A drug (anti-Eppin) binds to a protein on sperm (Eppin), and stops the sperm swimming towards the egg. Anti-Eppin could be delivered through an implant under the skin or orally. Tests assessing the drug’s safety are yet to be undertaken, but Dr Michael O’Rand, president of EppinPharma, the pharmaceutical startup developing the drug, says: “When we finish toxicology and non-human primate testing, we will be ready for a phase one human trial. However, this is several years away.”
He adds: “I would definitely take it.”
The genetic drug
JQ1 is a drug that turns off the BRDT gene responsible for sperm production in the testes. In animal studies, the drug takes six weeks to achieve temporary infertility and one to three months for fertility to return when the drug is stopped. Testicular size is reduced, but hormone levels and mating patterns are unaffected. It remains to be seen whether it will make human testes shrink and whether men would mind if it does.
The hormonal pill
Pills that combine two sex hormones (androgens and progestogens) act on the brain to shut down natural hormones that stimulate the testes to produce sperm.

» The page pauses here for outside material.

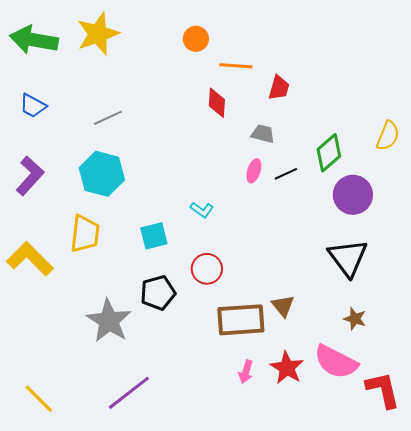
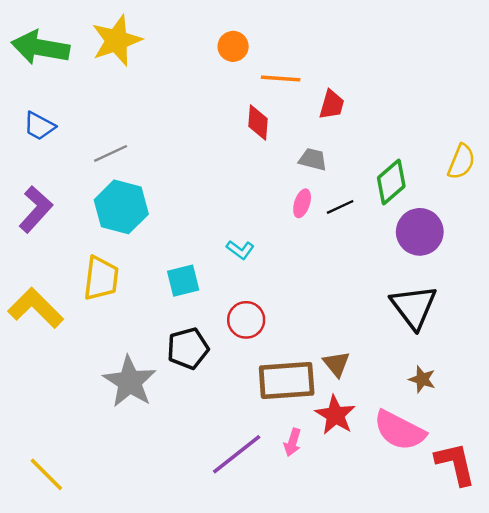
gray line: (108, 118) -> (111, 153), moved
red star: (287, 368) -> (335, 415), moved
purple line: (129, 393) -> (237, 454), moved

Tests have proved effective but have raised side-effects such as liver damage and variable effectiveness, especially between different ethnic groups.
The “bright” pill
A compound that temporarily inhibits the reproductive capacity of sperm has been developed by Professor Haim Breitbart (the pill’s name is a play on his surname) of Bar Ilan university in Israel. The drug makes mice infertile for one to three months, depending on the dose, with no impact on sex drive. “The mice behaved nicely; they ate and had sex. They were laughing and everything,” said Breitbart to the online magazine Popular Science. However, the professor says there is little chance of further development for now.